# What you are asked to do:
Which lines in the entries below contain the string "Harris"? Show each of them in full.

# Material provided:
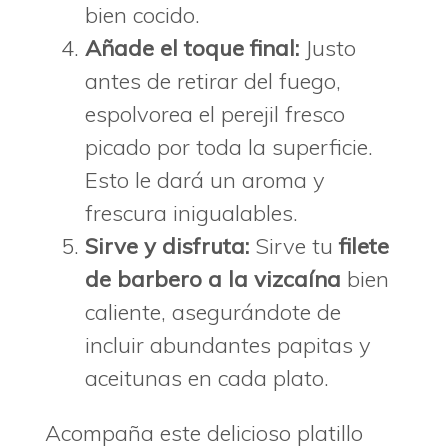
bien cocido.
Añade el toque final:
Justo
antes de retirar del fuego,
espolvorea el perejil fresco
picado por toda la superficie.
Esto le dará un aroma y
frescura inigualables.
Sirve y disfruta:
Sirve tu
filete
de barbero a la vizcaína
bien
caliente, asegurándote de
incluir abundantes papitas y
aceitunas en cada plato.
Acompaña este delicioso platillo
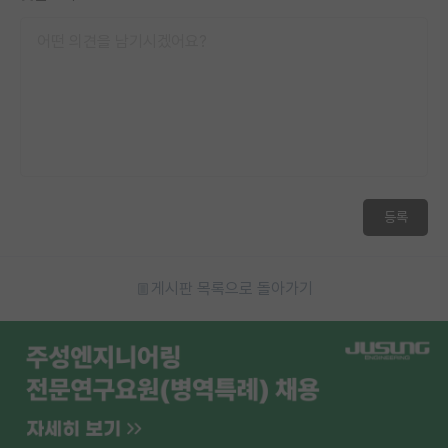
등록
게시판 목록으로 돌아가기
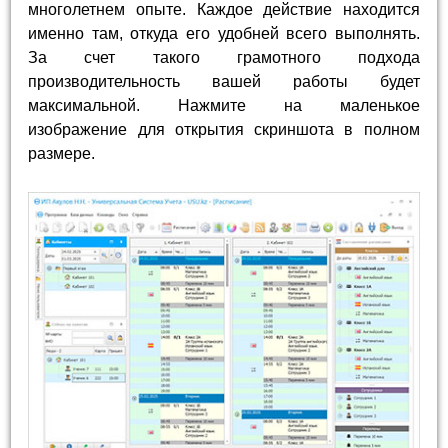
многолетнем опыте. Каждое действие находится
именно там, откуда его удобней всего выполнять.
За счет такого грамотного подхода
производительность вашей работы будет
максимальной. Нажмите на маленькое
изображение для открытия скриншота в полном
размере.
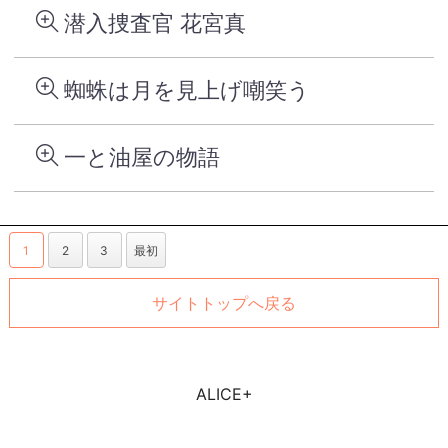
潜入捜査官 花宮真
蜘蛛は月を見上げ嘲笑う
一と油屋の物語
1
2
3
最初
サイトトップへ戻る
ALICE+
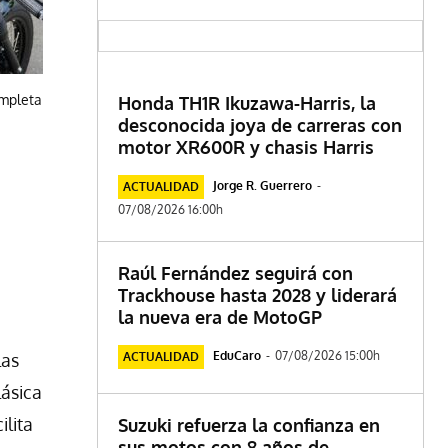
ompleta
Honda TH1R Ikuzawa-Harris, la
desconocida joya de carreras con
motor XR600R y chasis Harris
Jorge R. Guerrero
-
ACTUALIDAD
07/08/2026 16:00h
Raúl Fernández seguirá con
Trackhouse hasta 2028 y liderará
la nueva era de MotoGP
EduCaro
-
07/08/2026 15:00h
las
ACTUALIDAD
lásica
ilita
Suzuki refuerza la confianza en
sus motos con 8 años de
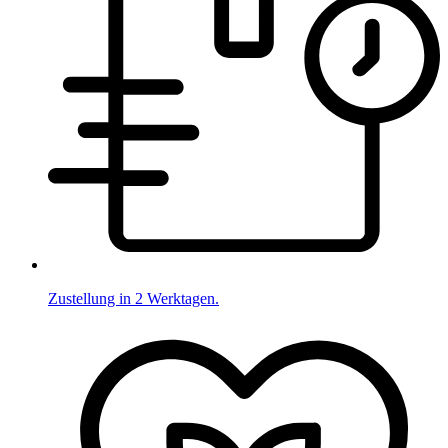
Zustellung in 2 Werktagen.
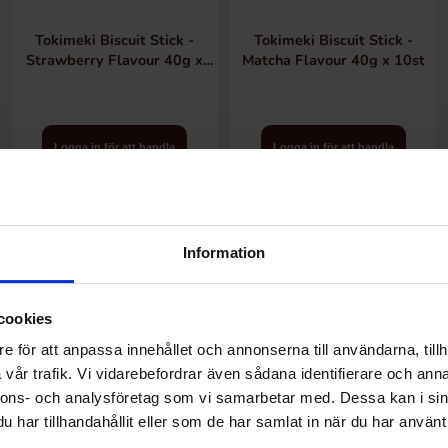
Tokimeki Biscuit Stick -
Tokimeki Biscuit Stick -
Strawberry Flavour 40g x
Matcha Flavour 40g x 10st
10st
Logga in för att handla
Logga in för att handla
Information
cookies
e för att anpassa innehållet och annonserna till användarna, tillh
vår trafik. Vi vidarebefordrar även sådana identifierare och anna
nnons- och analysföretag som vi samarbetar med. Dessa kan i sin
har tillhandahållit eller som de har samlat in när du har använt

# Your response:
Honda TH1R Ikuzawa-Harris, la
motor XR600R y chasis Harris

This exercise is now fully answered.